Ed impressed me with his recent speech on the question of the printed press.

He said something that the NUJ has been saying for years - that local newspapers are being produced on a shoestring and this simply cannot be a good thing.

So you would hope that, with this new-found zeal for reforming the media landscape entirely, Ed might be concerned about the severe cuts on the South Yorkshire Times run out of a small office in the town of Mexborough in the heart of his Doncaster North constituency.

These are cuts that will see the already tiny editorial team cut by a half and the paper ultimately edited from Doncaster some 10 miles down the road. And they are cuts that have led to the NUJ within the wider South Yorkshire Newspapers group taking the astonishing step of all-out indefinite strike action.

Labour MPs, even shadow ministers, have already been supportive. John Healey who represents the neighbouring constituency to Ed has voiced his strong support for the NUJ’s position calling for the company to think again about the cuts.

But Ed has said nothing. Replied to no direct communication from the NUJ, or any of the members who have contacted him in relation to this dispute.

Johnston Press, the company that owns the South Yorkshire Newspapers group, is laden with crippling debt after a spending binge funded by cheap finance that has turned decidedly toxic. In the space of six years, the directors have overseen the share price fall from a high of 426p to a low of 4p. The Chief Executive John Fry has been rewarded for this failure with 1 million pounds a year in salary as he serves his final 12 months notice.

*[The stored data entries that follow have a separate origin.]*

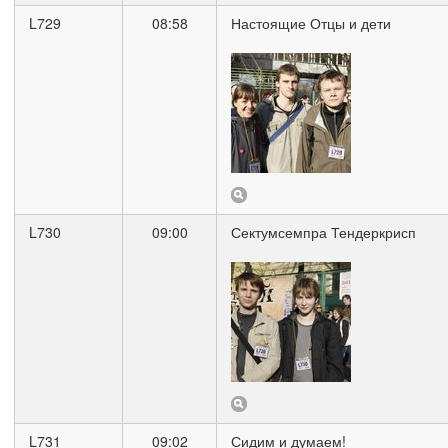
L729
08:58
Настоящие Отцы и дети
L730
09:00
Сектумсемпра Тендеркрисп
L731
09:02
Сидим и думаем!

If Johnston Press was the UK PLC, we would be in a worse position than Greece and rewarding our failing politicians with our final remaining bars of gold from the emptied safe.

If JP and the other regional newspaper companies continue down this road, there is no question about it – local papers like the South Yorkshire Times will simply close. The company will bleed what is left by driving the products into the ground to satisfy the bailed-out RBS bankers who hold the debt, and constituencies like Ed Milibands will be left with no local paper.

This means millions of people in the UK will have no straightforward method for bringing the rich and powerful to account, or simply informing them about other events taking place in their communities.

Ed doesn’t have to agree to the NUJ strike action, or turn out on a picket line.

But as a politician in the spotlight who is going for the jugular of the biggest beast on media ownership, why is he not also taking the opportunity to attack the companies, and their systems of private debt, that are largely destroying our fragile local newspaper industry?

His abject failure to even comment on a crisis taking place on his doorstep lead me and all NUJ members involved to the conclusion that his grand talk about media ownership is little more than posturing. If Ed really cared about sorting out the media in the UK, he would address more than just Murdoch’s empires and the national papers.